Mayotte, une «Crimée» française ?
Mayotte est un département français revendiqué par les Comores et dont l'appartenance à la France est contestée par certains pays.
En 1974, conformément au principe du droit des peuples à disposer d'eux-mêmes, la France organise un référendum sur l'indépendance des Comores. 96% des voix sont en faveur de celle-ci. Mais les quatre îles qui forment alors les Comores ne vont pas accéder à l'indépendance : comme le rappelle France Info, le président Giscard d'Estaing, «pressé notamment par la marine française qui ne souhaite pas perdre ce point d’appui, [...] décide de prendre en compte le résultat du référendum île par île». Or, les électeurs de Mayotte, peuplée de Mahorais se sentant culturellement différents des habitants des trois autres îles, se sont prononcés contre l'indépendance.
Ainsi, lorsque les Comores proclament leur indépendance le 6 juillet 1975, le gouvernement français se déclare quelques jours plus tard «disposé à entamer avec les nouvelles autorités les pourparlers concernant les transferts de responsabilités»... mais ajoute : «S'agissant de l'île de Mayotte, le gouvernement tiendra compte de la volonté ainsi manifestée.»
Les autorités françaises décident donc de mettre en place un nouveau référendum, concernant l'indépendance ou le rattachement à la France de Mayotte. La France va jusqu'à utiliser son droit de veto au Conseil de Sécurité de l'ONU, en février 1976, pour repousser un projet de résolution lui demandant de renoncer à ce nouveau référendum. Organisé en 1976, celui-ci confirme à plus de 90% la volonté de cette île de rester française.
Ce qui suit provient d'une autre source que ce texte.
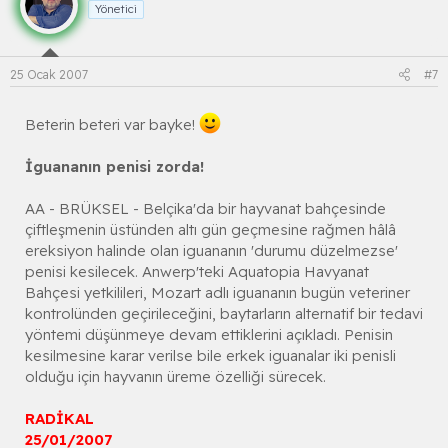
Yönetici
25 Ocak 2007
#7
Beterin beteri var bayke!
İguananın penisi zorda!
AA - BRÜKSEL - Belçika'da bir hayvanat bahçesinde
çiftleşmenin üstünden altı gün geçmesine rağmen hâlâ
ereksiyon halinde olan iguananın 'durumu düzelmezse'
penisi kesilecek. Anwerp'teki Aquatopia Havyanat
Bahçesi yetkilileri, Mozart adlı iguananın bugün veteriner
kontrolünden geçirileceğini, baytarların alternatif bir tedavi
yöntemi düşünmeye devam ettiklerini açıkladı. Penisin
kesilmesine karar verilse bile erkek iguanalar iki penisli
olduğu için hayvanın üreme özelliği sürecek.
RADİKAL
25/01/2007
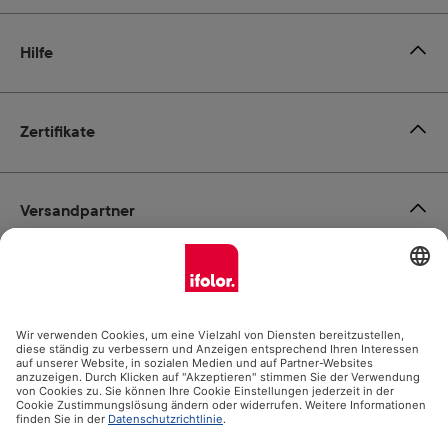
Hilfe
Zertifikate
Versandpartner
Zahlungsmöglichkeiten
Social Media
Datenschutz
Impressum
AGB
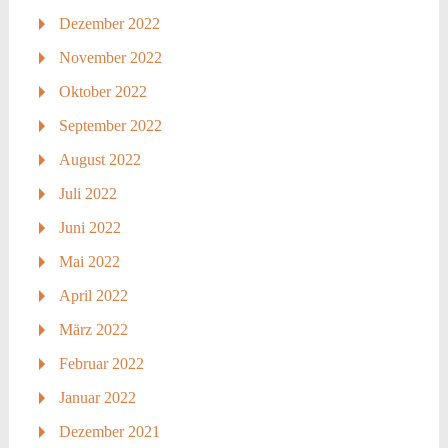
Dezember 2022
November 2022
Oktober 2022
September 2022
August 2022
Juli 2022
Juni 2022
Mai 2022
April 2022
März 2022
Februar 2022
Januar 2022
Dezember 2021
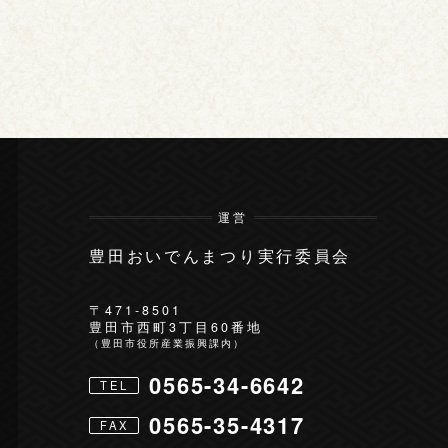
運営
豊田おいでんまつり実行委員会
〒471-8501
豊田市西町3丁目60番地
（豊田市役所産業振興課内）
0565-34-6642
TEL
0565-35-4317
FAX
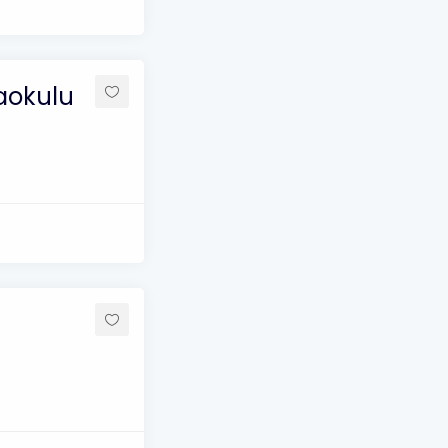
aokulu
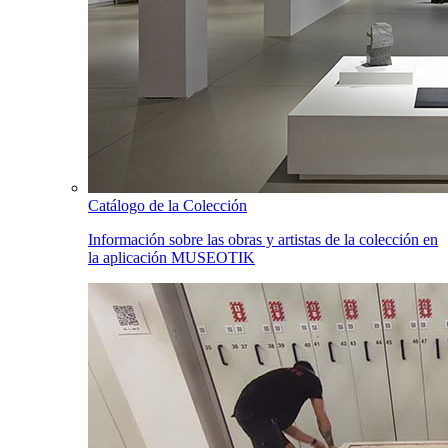
Catálogo de la Colección
Información sobre las obras y artistas de la colección en
la aplicación MUSEOTIK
La France, rappelle l'AFP, sera plus tard énergiquement «condamnée a l'ONU en raison de sa présence a Mayotte et sommée de se retirer de l'île», «partie intégrante de la république indépendante des Comores». Ainsi, dans sa résolution du 6 décembre 1994, l'Assemblée générale de l'ONU demande le respect de l’unité nationale et de l’intégrité territoriale de l’archipel, faisant valoir que les frontières héritées de la colonisation étaient intangibles.
Enfin, en mars 2011, Mayotte est devenue le 101e département français après un référendum organisé en mars 2009. Les autorités comoriennes revendiquent toujours la souveraineté de Mayotte.